Does Liberation Sound Like a Bubble Bursting in Slow Motion?


You can tell that I have Greece on my mind these days. It’s also all over European media and that’s because whatever she decides regarding her financial situation sets a precedent with the EU/IMF and the European Central Bank (ECB) and its other member countries. That precedent might look a little like liberation to some who have been struggling with a bum lending situation.

You might have heard that over the weekend, the Greeks voted “No” (“Oxi” in Greek) against something. The vote was against accepting another EU/IMF loan in exchange for increased austerity measures. It seems that Germany thinks Greece should get another loan to help “stimulate” the economy and pay back her loan, continue her belt-tightening measures for another decade or so, and continue trying the restrictive measures to foster economic growth. The Greeks feel that they need to deal with their economy another, more expansive way (like by having jobs for its graduating students).

Meanwhile, the French (another strong voice in the EU) seem open to the idea of adjusting the repayment terms for the Greeks. And the Greeks would rather renegotiate their loan on more lenient terms, rather than squeeze their broken economy through a tighter belt and spend the little funds their economy has on payment installments they can’t afford.

This situation sounds all too familiar, doesn’t it? I’m sure it sounds like a lot of calls people have with their mortgage lenders and credit cards, etc. There’s a point where even the collection agencies know there isn’t anything they can do.

As I have mentioned previously, I’m no economist or financial person, but it looks like there’s a bubble. And it seems like it’s bursting… Maybe this is the sound of an economic bubble bursting in slow motion…?

Yanis Varoufakis

Greek Finance Minister, Yanis Varoufakis, open about his position on Greece’s acceptance of EU Bailout terms.

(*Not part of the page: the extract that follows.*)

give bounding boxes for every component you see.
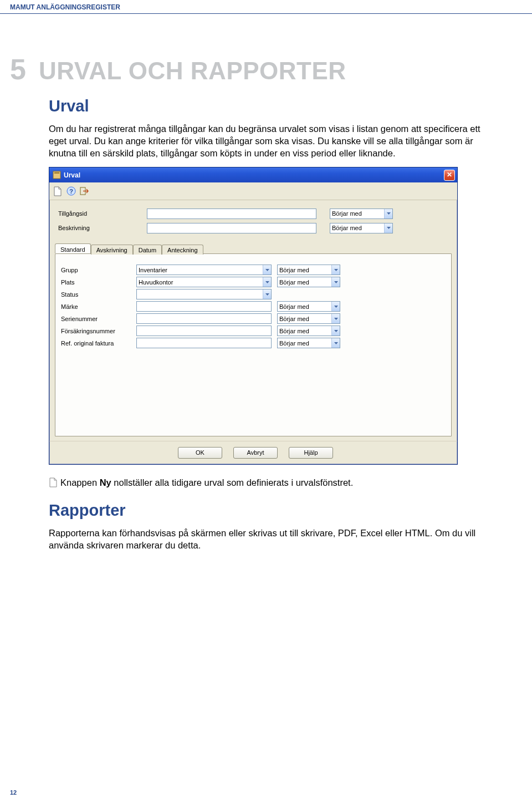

1) The lending institution recognizes that it can demand repayment all it wants, but if the borrower can’t repay, what can the lender really, really do?

2) This is the point where the lessee realizes she holds a certain amount of power, but also has some compassion. After all, when the lessee borrowed the money, she really did intend to pay it back.

3) The lender doesn’t want to be too soft, because he wants to be clear that he’s serious about getting his money back. BUT, the lender doesn’t want to be too hard either because then the lessee will give him a big, fat doughnut.

4) Still, the lender begins to insist, because he realizes that his power is based on the wealth that he no longer has (because he lent it to the lessee). He wants it back — he wants to restore the structure. Keep things the way they were.

5) The lessee slowly realizes that things are a little different. Sure, she’s broke, but when you have nothing, you have nothing to lose! This realization alone becomes empowering… She feels even a little bit more sure of herself from a deep, unshakeable core and does “crazy” things like… flipping the bird to her lender and threatening … a “Grexit”. Sounds a lot like the folks who were underwater on their mortgages and just walked away. Just left their homes and said, “that’s it”.

And that’s what this is boiling down to, isn’t it?

It’s not just about the economy. It’s about the symbol of power that money lends to nations and people. And also about people realizing that it’s a symbol — only as powerful as we make it out to be.

Now, if one of the original EU nations says “Enough”, “Basta” (or whatever the Greek word is for it) and steps out of the EU altogether, what does that say for the solidity of the concept of economic, political (and even patriotic) belonging? Might other lessees, such as Portugal or Spain, say, “Hey, we want out of this lousy loan, with lame repayment plans and austerity measures that are cramping our growth!”

A nation, a person, wanting to grow on its own terms. Sounds like a revolution.